In the passing weeks Schla had been unable to muster a single coherent word except for ‘Fuck!’.

And now the moderator was greeting the audience of millions and nobody knew who would be called on first. Governor Schla began to whimper. Audibly.

This caught the attention of old Pat Lueke, the silver back. He spoke through his grimace with patronizing mock concern:

“Everything okay, Wes?” as if he’d never seen a statesman in the midst of a meltdown.

Schla looked at him like he just wet his pants.

“Pull it together, boy.”

The moderator began to run down the rules of the debate. As futile as such rules ultimately were on a stage full of megalomaniacs, the network insisted upon them because they felt it would give the symposium the appearance of credibility.

As he listened to the rules being read, Pat Lueke licked his lips as he anticipated breaking every last one of them. If anyone had a right to, by virtue of their sheer, demented pomposity, it was Lueke.

What everyone present knew, with the exception of Lueke himself, was that his campaign was merely symbolic. He was, truly, the last living link to the last administration which had managed to finish things out without making the party look ineffectual and obsolete. Thirty long years ago he had served as communications director for the bold and revered and historically revised President Lipton.

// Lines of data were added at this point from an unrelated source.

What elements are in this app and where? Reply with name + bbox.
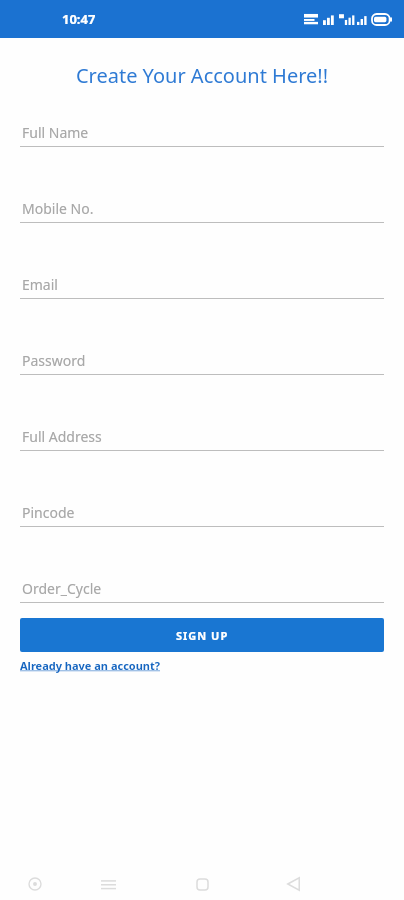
button[interactable]: Pincode [20,503,384,527]
button[interactable]: Password [20,351,384,375]
button[interactable]: SIGN UP [20,618,384,652]
button[interactable]: Already have an account? [20,657,161,674]
staticText: Already have an account? [20,658,161,673]
button[interactable]: Home [188,870,216,898]
staticText: Mobile No. [22,199,94,218]
button[interactable]: Assistant [21,870,49,898]
staticText: Order_Cycle [22,579,102,598]
button[interactable]: Back [279,870,307,898]
button[interactable]: Full Name [20,123,384,147]
button[interactable]: Recent apps [94,870,122,898]
button[interactable]: Email [20,275,384,299]
staticText: Full Name [22,123,89,142]
staticText: 10:47 [62,10,96,28]
staticText: Pincode [22,503,75,522]
staticText: SIGN UP [176,628,229,643]
button[interactable]: Mobile No. [20,199,384,223]
staticText: Full Address [22,427,102,446]
button[interactable]: Full Address [20,427,384,451]
staticText: Email [22,275,58,294]
staticText: Password [22,351,86,370]
staticText: Create Your Account Here!! [0,62,404,89]
button[interactable]: Order_Cycle [20,579,384,603]
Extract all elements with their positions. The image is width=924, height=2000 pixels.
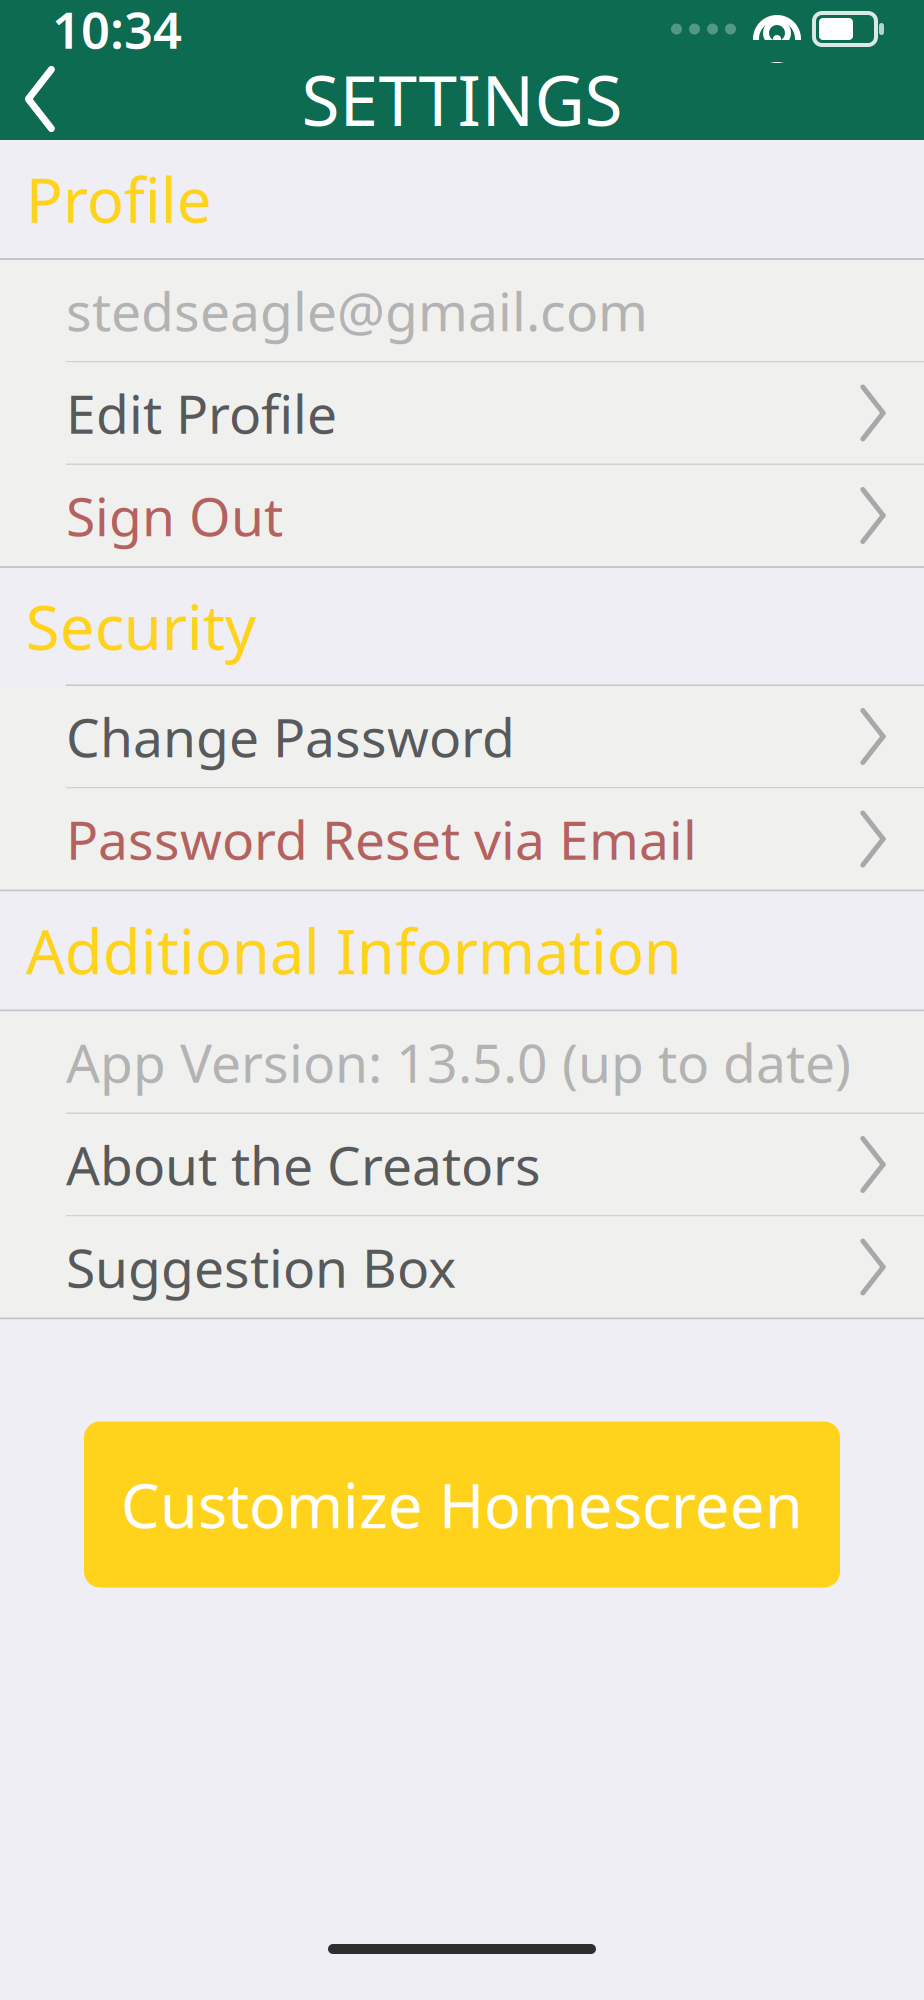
button[interactable]: Sign Out bbox=[0, 465, 924, 566]
staticText: SETTINGS bbox=[302, 53, 622, 145]
staticText: stedseagle@gmail.com bbox=[66, 275, 648, 346]
button[interactable]: Change Password bbox=[0, 686, 924, 787]
staticText: 10:34 bbox=[52, 0, 182, 63]
staticText: Change Password bbox=[66, 701, 515, 772]
staticText: App Version: 13.5.0 (up to date) bbox=[66, 1027, 851, 1097]
button[interactable]: Suggestion Box bbox=[0, 1216, 924, 1318]
staticText: Additional Information bbox=[26, 910, 682, 991]
staticText: Sign Out bbox=[66, 480, 283, 551]
staticText: Security bbox=[26, 586, 256, 667]
staticText: Customize Homescreen bbox=[121, 1464, 803, 1545]
button[interactable]: About the Creators bbox=[0, 1114, 924, 1215]
staticText: Edit Profile bbox=[66, 378, 337, 448]
staticText: Profile bbox=[26, 158, 212, 240]
button[interactable]: Edit Profile bbox=[0, 362, 924, 464]
button[interactable]: Back bbox=[0, 58, 78, 140]
button[interactable]: Password Reset via Email bbox=[0, 788, 924, 890]
button[interactable]: Customize Homescreen bbox=[84, 1422, 840, 1588]
staticText: Suggestion Box bbox=[66, 1232, 456, 1302]
staticText: Password Reset via Email bbox=[66, 804, 697, 874]
staticText: About the Creators bbox=[66, 1129, 541, 1200]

It was fairly clear, even then, that Lueke was a loose cannon. And as he advanced in his public service his confidence in his own deranged notions of democracy increased and solidified. Everyone suspected that he had a drinkinng problem but he never touched the stuff. He was just naturally mean and crazy. Not a sterling mascot but essentially all the party had to keep the dialogue reminiscent of happier times.

What everyone didn’t know...What only Lueke and three other men knew, was that he had a tumor the size of his home district that had taken up permanent, inoperable residence in his intestines. He  was a dead man. But he was going out with six shooters ablaze and more verbosity and vitriole than he’d shown since the famous 1992 go around.

Mean time, Arnie Dunne was paying hush money to former lovers, Lenore Pringle was pouring all her resources into keeping her insider trading charges from the tabloids, Chris Norwoood was struggling with a million what-ifs and was seriously contemplating going back to school to study modern dance, and Ryan Cannadee had completely run out of money and would be dropping out of the race the following morning.

Every one had their emotional plate full.

Except for Vern Bushnell. Vern Bushnell oozed confidence. On his orange hued forehead dwelled nary a bead of sweat and his breathing was easy and his smile entirely life like. Vern’s candidacy was the surest thing going. It was ordained months before but the Swallerman girl had sealed it. And, naturally, his benefactors, the Snead Brothers, owned this night just as much as he did. It was their generosity and patriotism that had brought him this far. From a failing sporting goods business to presidential contender in a mere fifteen years owing to the Snead Brothers and their paper and petroleum empire. (Not to say Bushnell’s easy charm and political acumen didn’t play a part, but you might as well.)